In March I only used serial columns (actually, I originally used the
hacky MySQL auto_increment type before I migrated the database to
PostgreSQL). I found problems under actual usage with regard to
testing, and with exposing the numbers to the users. I started by
introducing the uuid along side the serial column, but shortly after
realized that it was ridiculous. I effectively had two primary keys,
with two unique indexes. Drop the serial column, and I'm left with
one that does everything I want.
I now used mixed serial and uuid. I retained serial columns for space
reasons. Serial makes it more common for some of my table primary key
indexes or even tables themselves (enumerated type tables) to fit in
fewer pages, improving search time. Some tables may cluster rows more
naturally on a serial column (would depend if the uuid type was sorted
by embedded time stamp, or by literal byte array value - memcmp()).
For the objects represented by a collection of rows, that I expose
to external interfaces, however, I only use the uuid.

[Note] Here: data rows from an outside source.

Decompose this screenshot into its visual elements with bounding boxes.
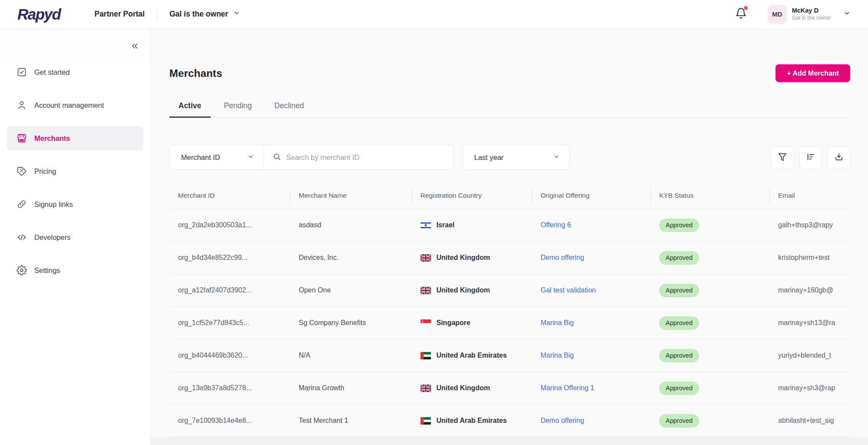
cell-original-offering: Marina Offering 1: [532, 372, 650, 404]
sidebar-item-label: Settings: [34, 266, 60, 275]
merchants-table: Merchant IDMerchant NameRegistration Cou…: [169, 183, 850, 437]
table-row[interactable]: org_b4d34e8522c99...Devices, Inc.United …: [169, 241, 850, 274]
cell-merchant-id: org_a12faf2407d3902...: [169, 274, 290, 306]
offering-link[interactable]: Marina Big: [541, 352, 574, 359]
topbar-right: MD McKay D Gal is the owner: [735, 5, 851, 24]
offering-link[interactable]: Demo offering: [541, 417, 584, 425]
offering-link[interactable]: Offering 6: [541, 221, 571, 229]
status-badge: Approved: [659, 382, 699, 395]
portal-title: Partner Portal: [94, 10, 145, 19]
gb-flag-icon: [420, 254, 431, 262]
cell-original-offering: Demo offering: [532, 242, 650, 274]
search-combo: Merchant ID: [169, 145, 454, 170]
user-menu[interactable]: MD McKay D Gal is the owner: [768, 5, 851, 24]
cell-email: kristopherm+test: [769, 242, 850, 274]
cell-kyb-status: Approved: [650, 209, 769, 241]
status-badge: Approved: [659, 219, 699, 232]
rapyd-logo[interactable]: Rapyd: [17, 6, 60, 23]
offering-link[interactable]: Gal test validation: [541, 286, 596, 294]
cell-merchant-name: asdasd: [290, 209, 412, 241]
country-name: United Kingdom: [436, 286, 490, 294]
owner-selector[interactable]: Gal is the owner: [169, 10, 240, 19]
offering-link[interactable]: Marina Offering 1: [541, 384, 594, 392]
topbar-divider: [157, 8, 157, 21]
search-field-value: Merchant ID: [181, 153, 220, 162]
owner-selector-label: Gal is the owner: [169, 10, 228, 19]
column-header-kyb-status: KYB Status: [650, 183, 769, 209]
cell-registration-country: Israel: [412, 209, 532, 241]
gear-icon: [17, 265, 27, 276]
body-row: Get startedAccount managementMerchantsPr…: [0, 29, 868, 445]
sort-button[interactable]: [799, 146, 822, 169]
column-header-registration-country: Registration Country: [412, 183, 532, 209]
sidebar-item-settings[interactable]: Settings: [7, 258, 143, 282]
cell-merchant-name: N/A: [290, 339, 412, 372]
cell-original-offering: Marina Big: [532, 339, 650, 372]
search-icon: [273, 153, 281, 163]
cell-merchant-name: Open One: [290, 274, 412, 306]
chevron-down-icon: [553, 153, 560, 162]
sidebar-item-label: Account management: [34, 101, 104, 110]
search-field-selector[interactable]: Merchant ID: [170, 145, 264, 169]
checkbox-icon: [17, 67, 27, 77]
cell-merchant-name: Sg Company Benefits: [290, 307, 412, 339]
cell-email: marinay+sh13@ra: [769, 307, 850, 339]
filters-bar: Merchant ID Last year: [169, 145, 850, 170]
cell-merchant-id: org_1cf52e77d843c5...: [169, 307, 290, 339]
cell-merchant-id: org_2da2eb300503a1...: [169, 209, 290, 241]
table-row[interactable]: org_2da2eb300503a1...asdasdIsraelOfferin…: [169, 209, 850, 241]
page-title: Merchants: [169, 67, 222, 80]
avatar: MD: [768, 5, 787, 24]
cell-merchant-id: org_b4d34e8522c99...: [169, 242, 290, 274]
cell-kyb-status: Approved: [650, 307, 769, 339]
sg-flag-icon: [420, 319, 431, 327]
sidebar-item-pricing[interactable]: Pricing: [7, 159, 143, 183]
cell-registration-country: United Kingdom: [412, 372, 532, 404]
table-body: org_2da2eb300503a1...asdasdIsraelOfferin…: [169, 209, 850, 437]
tab-declined[interactable]: Declined: [265, 101, 313, 118]
filter-button[interactable]: [771, 146, 794, 169]
date-range-selector[interactable]: Last year: [462, 145, 570, 170]
cell-email: abhilasht+test_sig: [769, 405, 850, 437]
table-row[interactable]: org_1cf52e77d843c5...Sg Company Benefits…: [169, 306, 850, 339]
table-header: Merchant IDMerchant NameRegistration Cou…: [169, 183, 850, 209]
sidebar-item-developers[interactable]: Developers: [7, 225, 143, 249]
cell-email: yuriyd+blended_t: [769, 339, 850, 372]
table-row[interactable]: org_13a9b37a8d5278...Marina GrowthUnited…: [169, 372, 850, 404]
code-icon: [17, 232, 27, 242]
sidebar-item-get-started[interactable]: Get started: [7, 60, 143, 84]
page-head: Merchants + Add Merchant: [169, 64, 850, 82]
sidebar-collapse-button[interactable]: [129, 40, 141, 53]
table-row[interactable]: org_a12faf2407d3902...Open OneUnited Kin…: [169, 274, 850, 306]
country-name: United Kingdom: [436, 254, 490, 262]
ae-flag-icon: [420, 417, 431, 425]
topbar: Rapyd Partner Portal Gal is the owner MD: [0, 0, 868, 29]
sort-icon: [806, 152, 815, 163]
add-merchant-button[interactable]: + Add Merchant: [776, 64, 850, 82]
notifications-button[interactable]: [735, 7, 747, 21]
user-name: McKay D: [792, 7, 831, 14]
offering-link[interactable]: Demo offering: [541, 254, 584, 262]
link-icon: [17, 199, 27, 209]
gb-flag-icon: [420, 385, 431, 392]
sidebar-item-label: Developers: [34, 233, 70, 242]
status-badge: Approved: [659, 414, 699, 428]
download-button[interactable]: [827, 146, 850, 169]
cell-kyb-status: Approved: [650, 242, 769, 274]
sidebar-item-merchants[interactable]: Merchants: [7, 126, 143, 150]
offering-link[interactable]: Marina Big: [541, 319, 574, 327]
cell-merchant-name: Test Merchant 1: [290, 405, 412, 437]
column-header-original-offering: Original Offering: [532, 183, 650, 209]
search-input[interactable]: [286, 153, 446, 162]
table-row[interactable]: org_b4044469b3620...N/AUnited Arab Emira…: [169, 339, 850, 372]
cell-email: marinay+160gb@: [769, 274, 850, 306]
sidebar-item-signup-links[interactable]: Signup links: [7, 192, 143, 216]
table-row[interactable]: org_7e10093b14e4e8...Test Merchant 1Unit…: [169, 404, 850, 437]
il-flag-icon: [420, 222, 431, 229]
search-box: [264, 145, 453, 169]
tab-pending[interactable]: Pending: [215, 101, 261, 118]
cell-kyb-status: Approved: [650, 339, 769, 372]
sidebar-item-account-management[interactable]: Account management: [7, 93, 143, 117]
tab-active[interactable]: Active: [169, 101, 211, 118]
country-name: United Arab Emirates: [436, 352, 507, 359]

My point in this long and winded set of paragraphs, is that although I
agree that uuid might be overused in some situations, I think people
may be currently underusing it in others. They're both ways of
generating unique identifiers. Depending on the context, one will be
better than the other. They may both work for most circumstances.
> However I don't see why a good uuid type is any less of a valid
> addition to the set of data types than any of the others. inet,
> macaddr, all the geometric types, for example.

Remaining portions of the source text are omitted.